Similarly, the algebra (Y,*) deals with horizontal diagram composition. Both algebras have units, but it is not true that the coproduct on 1 gives 1 x 1. Also, the counit is not a homomorphism. This is the reason for the term ‘weak’. Given B and Y, there are two character theories, A and O respectively. O is a bimodule over A and a lot of the physical motivation for this type of weak Hopf algebra comes from the fact that the bimodule structure is given by certain matrices W(xy), where W(00) is a so-called modular invariant. The graph G is a Z+ module over A, and also a Z+ module over O.

The paths with fixed source or target generate two spaces Ds and Dt which appear when one looks at the coproduct on 1. The antipode switches labels on the >-< diagram and may have a coefficient, but for SU(2) this is 1. The natural pairing given by the basis elements acts on the matrix units to give a **labelled tetrahedron**. These are the Ocneanu cells.

Now let’s define **creation** and **annihilation** operators. The latter takes paths of length n to paths of length n-2 by removing backtracks. One must also insert a coefficient which is the square root of the ratio of the quantum numbers associated to the vertices at the source and target of the backtracking piece. To compute these quantum numbers on the graph, take the graph’s adjacency matrix, compute the eigenvalues/eigenvectors, normalise with respect to the leading eigenvector, and the scaled eigenvalues are the quantum numbers.

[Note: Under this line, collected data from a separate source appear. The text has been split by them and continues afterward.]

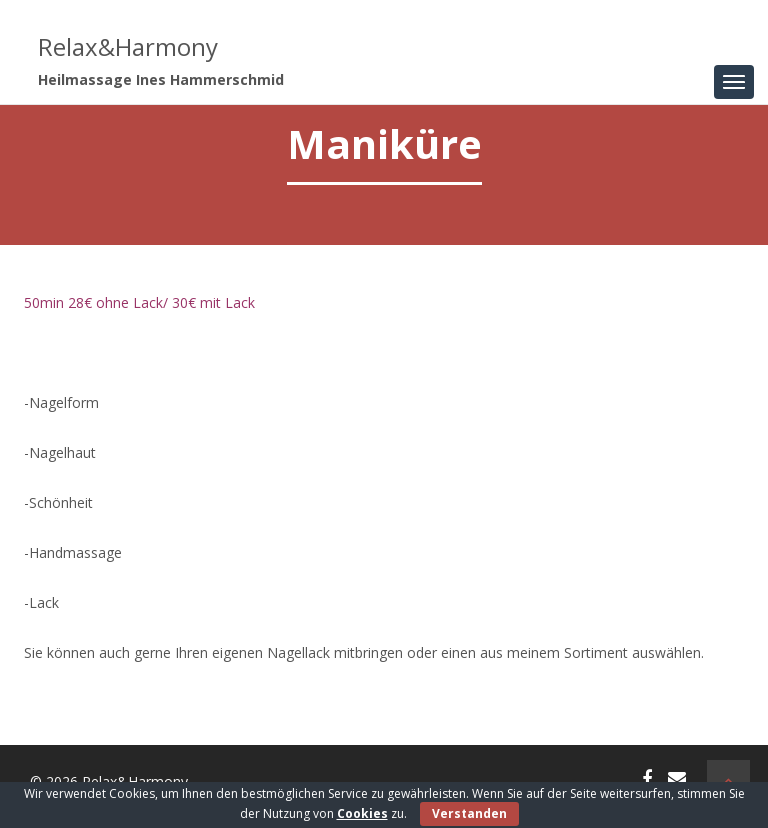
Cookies (362, 813)
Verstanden (469, 813)
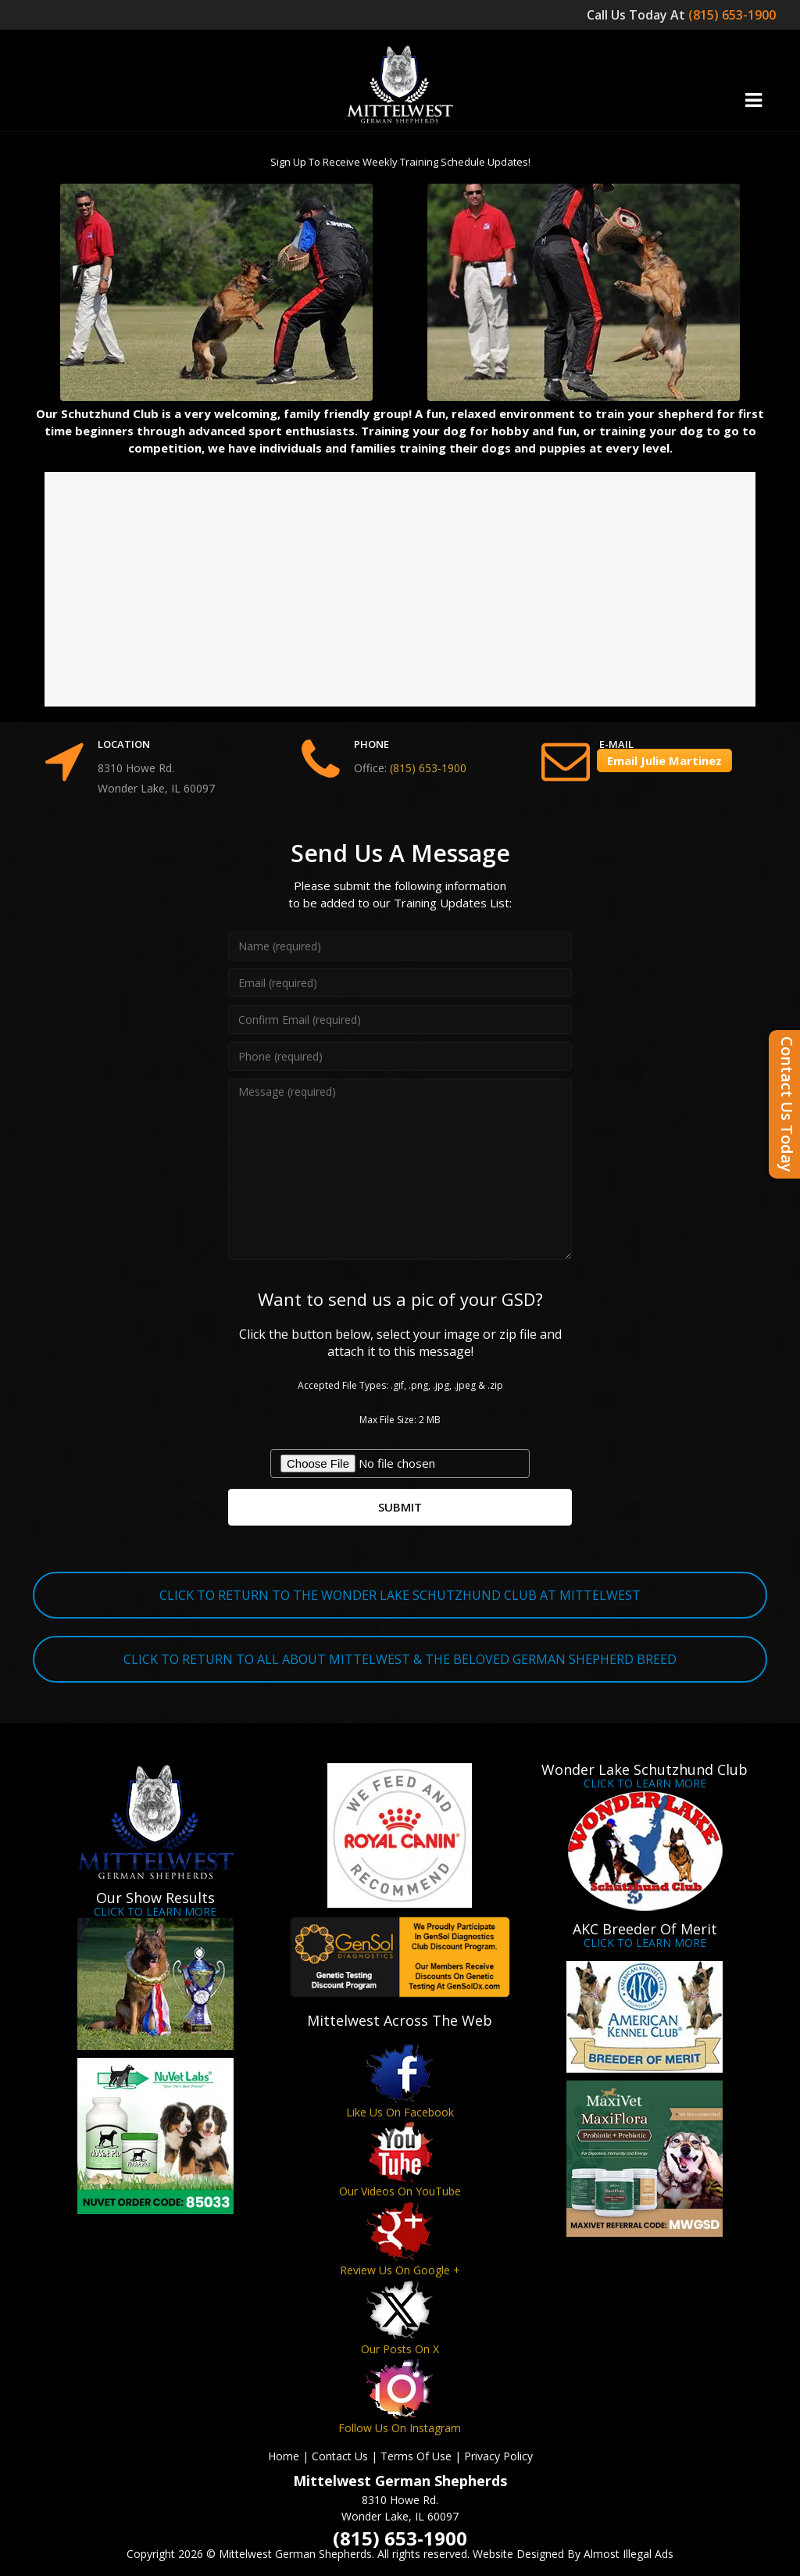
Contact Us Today (787, 1104)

For example, for the Dynkin diagram for A3, there is a 4×4 matrix and the labels are (1,r,r,1) where r is the Golden ratio.

Taking En to be the number operator here and scaling by the highest eigenvalue b one recovers the relations for the Temperley-Lieb-Jones algebra. Cool stuff. The restriction of self-adjointness forces b to take on a certain range of well-known values.

## L. Riofrio said,

August 31, 2006 @ 9:22 pm

Hi Kea: Your posts on maths are so fascinating that I wish I were there in Sydney. It is good that we are both at a stage where we can learn new ideas. Experience says that the older generation will ask endless questions (especially about a date) but will never alter their beliefs. It is our generation that will make the real advances.